Most of the time people left her well alone anyway. I guess it was her face, she often looked far away, with eyes that bore a vacant sort of longing not to be disturbed. She was most comfortable withdrawn to the very back of her mind where they were still alive together. Her memories were sweeter than her present. She needed to be left alone, so the pit that was her soul will not cave into the middle of nothingness. She needed to keep dancing. So she kept moving with a sort of numb desperation.

His family held a grudge against her for packing up and leaving, with the cranes, the day he died. She never came to his funeral. Never visited, not even once. She just packed her bags and left. They thought she bore a heart of stone, because she never cried a tear. Not a single one. Not when he was bleeding in the head and rushed to the hospital. Not when the doctor mumbled words that revealed his life would be a short one, a very short one. Not when he was taken from them, raw, full of potential and not even thirty. Not a single tear that girl cried. Heart of stone.
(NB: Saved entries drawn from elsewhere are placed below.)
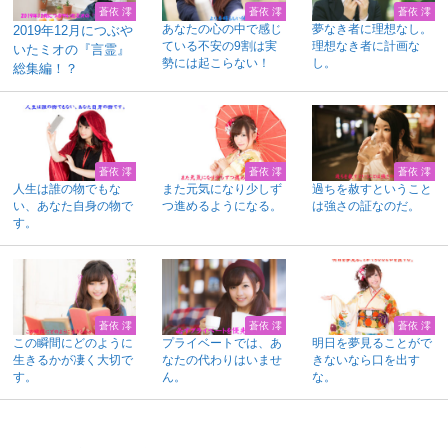
蒼依 澪
蒼依 澪
蒼依 澪
あなたの心の中で感じ
夢なき者に理想なし。
2019年12月につぶや
ている不安の9割は実
理想なき者に計画な
いたミオの『言霊』
勢には起こらない！
し。
総集編！？
蒼依 澪
蒼依 澪
蒼依 澪
人生は誰の物でもな
また元気になり少しず
過ちを赦すということ
い、あなた自身の物で
つ進めるようになる。
は強さの証なのだ。
す。
蒼依 澪
蒼依 澪
蒼依 澪
この瞬間にどのように
プライベートでは、あ
明日を夢見ることがで
生きるかが凄く大切で
なたの代わりはいませ
きないなら口を出す
す。
ん。
な。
But then the thoughts she carried hidden came to mind time after time making the drumbeats louder. And when that happens, no amount of memory, even the ones she had replayed over and over, can drown out them beats. And as the beats got louder, she had to dance harder. Soon enough she got tired of dancing.

And then one day exhausted she stopped.

And when she stopped dancing, the drumbeats stopped. But the sound of life begin to whisper its sweet sound into her ears before a silence, long and drawn fell around her.

Before long, the life that stood suspended before her flooded back into vision, the mortgage she still had to pay, the job she had to go back to, the people who relied on her, the ones that did not, the ones that loved her. The hospital, the sickness, the death, the funeral. The empty life, the empty house. The paper-cranes. It all hit her.

In those silent moments, numbing pain crept into her limbs as she picked up her bag and walked out of the train, up the hill, and down the valley in her brown leather boots. She crossed the bridge and walked onto the plance. And numbing pain throbbed as she flew home and kept walking and walking and walked on until she came to the green meadows with the grey, grey headstones, until she was standing before the stone that bore his name. The stone with his name. An anger surged up within her strong.

She lay her backpack down and reached inside it to retrieve the glass bottle bearing the 98 and a half paper cranes. In anger she threw the glass with all her might upon the grey headstone. And as the breeze came around her to embrace her a pain she never knew she could endure gripped her. Her heart broke a million pieces that day and she cried and howled and bellowed. The breeze blew and blew around her as if to comfort her. And the breeze came stronger to lift each paper crane from the ground. Sobbing, letting the pain out onto the grey headstone she was huddled against she watched the wind took each and every paper crane to flight carrying them under its wings.

Watching the paper cranes fly into the grey grey sky, she rested her head and closed her eyes and lay to rest upon the stone and when she opened her eyes, the sun had come up, shining and colour came back to fill her sad, sad heart and flooded the grey scenes before her eyes.

Then she heard the sound of the birds, and the silence was broken, but not by the drone drumbeats that accompanied her dancing through amsterdam. She heard music, it was in that instant her ears heard melodies, oh, music again.